Where a line in the records below includes "ГЛАЗНЫЕ", pull that line out.

**Supplied data:**
== == ==

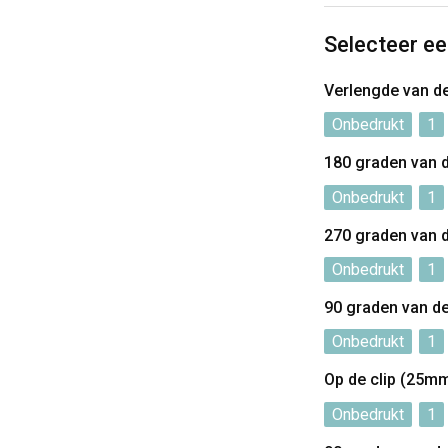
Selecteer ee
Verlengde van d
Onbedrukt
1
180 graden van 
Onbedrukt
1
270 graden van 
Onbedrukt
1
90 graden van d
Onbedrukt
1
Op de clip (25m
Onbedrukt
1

== == ==

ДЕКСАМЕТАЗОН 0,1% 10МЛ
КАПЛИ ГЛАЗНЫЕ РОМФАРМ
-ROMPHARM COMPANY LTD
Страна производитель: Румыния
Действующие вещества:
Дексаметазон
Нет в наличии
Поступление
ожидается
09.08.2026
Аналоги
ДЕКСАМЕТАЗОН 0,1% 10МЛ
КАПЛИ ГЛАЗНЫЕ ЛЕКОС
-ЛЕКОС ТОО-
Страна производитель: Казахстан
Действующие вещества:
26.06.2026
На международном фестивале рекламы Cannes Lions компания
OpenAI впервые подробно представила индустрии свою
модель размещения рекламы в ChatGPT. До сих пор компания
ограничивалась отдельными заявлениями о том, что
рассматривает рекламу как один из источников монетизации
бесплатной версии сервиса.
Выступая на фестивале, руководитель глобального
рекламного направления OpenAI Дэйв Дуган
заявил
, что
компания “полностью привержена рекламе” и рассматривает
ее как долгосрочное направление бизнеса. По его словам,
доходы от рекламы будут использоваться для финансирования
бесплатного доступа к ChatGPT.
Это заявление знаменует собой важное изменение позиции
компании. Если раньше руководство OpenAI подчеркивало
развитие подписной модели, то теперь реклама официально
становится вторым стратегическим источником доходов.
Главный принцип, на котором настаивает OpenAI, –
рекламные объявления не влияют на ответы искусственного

== == ==

**Answer to the problem:**
КАПЛИ ГЛАЗНЫЕ РОМФАРМ
КАПЛИ ГЛАЗНЫЕ ЛЕКОС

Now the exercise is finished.